The First Step Toward Fixing Bias In AI Systems
This article highlights the importance of addressing systemic factors contributing to bias in AI models and calls for proactive measures in optimizing fairness.
“Life” – she stopped here for dramatic effect and then spoke slowly – “is very unfair.”
I was wondering how an ordinary day at preschool brought my 4-year-old daughter to independently reach the conclusion I reached long ago. So I asked.
“It’s Sebastian.”
Sebastian was one of my daughter’s friends and – to the best of my knowledge – neither the victim nor perpetrator of a great injustice. So I asked her why.
My daughter went on to explain that they practiced writing their own names in preschool that day. Her name is Ori, which is not only three letters long, but also has an "O" and an "I," which are basically just a circle and a straight line. It’s really just the letter R you have to worry about.
Sebastian, on the other hand, has a much longer name. During lunchtime, with the help of the teacher, the kids figured out that his name is three times longer than Ori’s. This took a while to calculate since not all the kids could consistently count to nine yet.
They discussed potential solutions, like name changes or forbidding long names, but didn’t reach a conclusion. Lunch ended in a brooding mood.
This memory comes to me often around discussions on bias in AI. The problem is very real. Google Photos labeled black people as gorillas. Speech recognition can have a gender bias and an accent bias. Amazon scrapped an AI recruiting tool that showed bias against women. One organization reported that the software used to predict future criminals is biased against black people.
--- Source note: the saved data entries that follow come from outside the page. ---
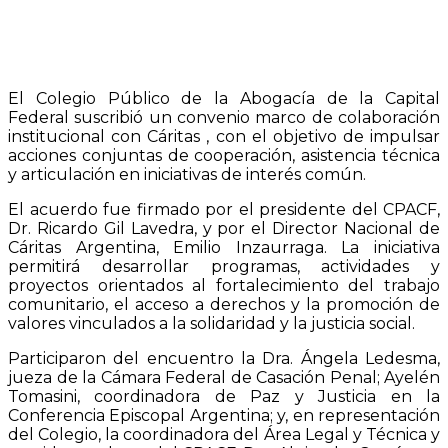
El Colegio Público de la Abogacía de la Capital
Federal suscribió un convenio marco de colaboración
institucional con Cáritas , con el objetivo de impulsar
acciones conjuntas de cooperación, asistencia técnica
y articulación en iniciativas de interés común.
El acuerdo fue firmado por el presidente del CPACF,
Dr. Ricardo Gil Lavedra, y por el Director Nacional de
Cáritas Argentina, Emilio Inzaurraga. La iniciativa
permitirá desarrollar programas, actividades y
proyectos orientados al fortalecimiento del trabajo
comunitario, el acceso a derechos y la promoción de
valores vinculados a la solidaridad y la justicia social.
Participaron del encuentro la Dra. Ángela Ledesma,
jueza de la Cámara Federal de Casación Penal; Ayelén
Tomasini, coordinadora de Paz y Justicia en la
Conferencia Episcopal Argentina; y, en representación
del Colegio, la coordinadora del Área Legal y Técnica y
The list goes on.
A deeper problem is that this discussion is often framed as bad data science or bad data management practices, or the problem is blamed on irresponsible data scientists. While calls for data scientists to learn more about ethics and civics are honorable (hey, everyone should do it), they ignore the fact that a trained model is a mathematical reflection of its training data. While there are things that a data science team should know -- this paper about fairness metrics and this paper about cognitive biases are great examples -- I don't think it's up to data scientists to “fix fairness” that the system they’re modeling doesn’t have. To put in simply:
Blaming an AI model because it learned bias is exactly like blaming your mirror because it makes you look fat.
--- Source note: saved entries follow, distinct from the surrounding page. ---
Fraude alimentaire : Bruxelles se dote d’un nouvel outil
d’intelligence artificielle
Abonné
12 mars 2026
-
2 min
The story about Amazon’s AI recruiting tool isn’t about an evil data science team that hates women. It’s about a model that learned not to invite women to interviews. This is a much bigger story that I believe suggests people (still) systematically hinder women’s employment chances. Similarly, finding out that a criminal defendant’s race is a big factor in their sentencing is much bigger than a story on AI proof of concept.
Step one: Accept what the mirror shows you. If you train a model to optimize the likelihood that candidates sent to interviews will pass them, and the model learns to avoid sending women for interviews, then it’s a good idea to reflect on the culture, processes and systems you’ve put in place to make it so.
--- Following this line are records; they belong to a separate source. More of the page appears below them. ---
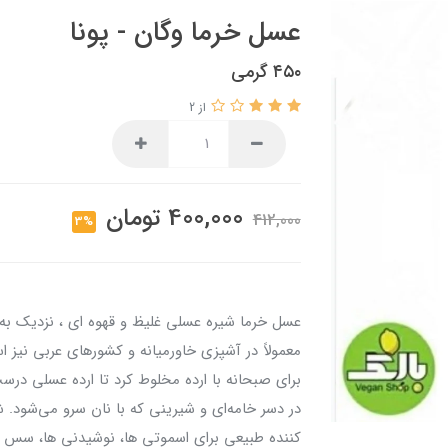
عسل خرما وگان - پونا
۴۵۰ گرمی
از 2
400,000
تومان
412,000
3%
عسل خرما شیره عسلی غلیظ و قهوه ای ، نزدیک به 
معمولاً در آشپزی خاورمیانه و کشورهای عربی نیز ا
برای صبحانه با ارده مخلوط کرد تا ارده عسلی د
در دسر خامه‌ای و شیرینی که با نان سرو می‌شود.
کننده طبیعی برای اسموتی ها، نوشیدنی ها، سس ه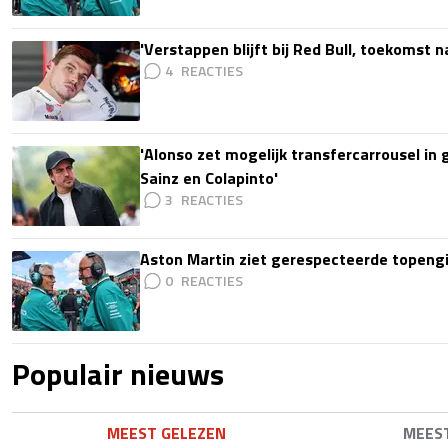
'Verstappen blijft bij Red Bull, toekomst 
4
'Alonso zet mogelijk transfercarrousel in
Sainz en Colapinto'
3
Aston Martin ziet gerespecteerde topengi
0
Populair nieuws
MEEST GELEZEN
MEES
You can’t change the model to solve this. Changing your mirror to make you look thin won’t work.
What you can do is tell your data science team what to optimize. For example, for your resume selection AI, you can optimize the likelihood that selected candidates will pass their interviews. You can optimize for selecting candidates that will have superstar performance reviews in their first year. You can also optimize for the fastest time to fill each open position -- under the condition that the same proportion of men and women will pass their interviews, or under the condition that the same number of men and women will.
What you cannot do is ask your data science team to optimize for one goal and then ask them why they don't also achieve other goals. Good data scientists know how to optimize for specific results really well -- including fairness. The work usually involves additional data collection, resampling and evaluation of training sets, and training predictive models to optimize for the right metrics. But data scientists should not make the product management decision of what to optimize -- just like a construction worker shouldn’t deviate from the architect’s plan even if they believe it would make the building more welcoming.
Don’t wait for an “AI fairness platform” to solve it for you. Just decide what you’re building. AI can be your opportunity to change that culture: By telling your data science team to optimize different metrics than your current processes, you can change deep-rooted biases at scale.
For example, we can train a model to proactively send more female resumes to interviews because they may be less likely to get hired due to inherent biases in the interview process (via BBC). We can train a model to parole more drug addicts if we take partial responsibility for the environment that made them criminals to begin with. We can train models to raise credit scores for racial minority groups, to begin correcting how many believe access to credit has perpetuated racial injustice to date.
This requires you, as a business leader, to clearly communicate priorities. Hiring more women can be as important as hiring quickly. Giving addicts a second chance can take priority over minimizing crime. Fair access to credit can come before minimizing default rates. These are the hard choices -- and the real cost -- of getting rid of bias. It sure was easier when we treated it as a bug in the AI code, but it’s time to put that thinking behind us.
Until that happens, we’re a lot like a group of 4-year-olds at lunch. Our hearts are in the right place, but many of us can’t even measure the issue, so we may overestimate how hard it is to fix the tactical problem at hand and underestimate how difficult it will be to handle its root cause.